WHAT IS EXPECTED: Leaving out every image, restate all the records word for word.

RECORD SET:
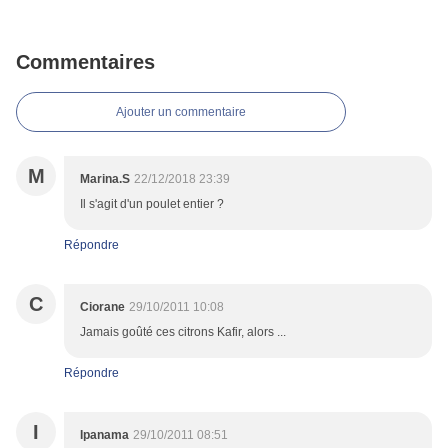
Commentaires
Ajouter un commentaire
M
Marina.S
22/12/2018 23:39
Il s'agit d'un poulet entier ?
Répondre
C
Ciorane
29/10/2011 10:08
Jamais goûté ces citrons Kafir, alors ...
Répondre
I
Ipanama
29/10/2011 08:51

ANSWER FOR THIS EXERCISE:
Commentaires
Ajouter un commentaire
M
Marina.S
22/12/2018 23:39
Il s'agit d'un poulet entier ?
Répondre
C
Ciorane
29/10/2011 10:08
Jamais goûté ces citrons Kafir, alors ...
Répondre
I
Ipanama
29/10/2011 08:51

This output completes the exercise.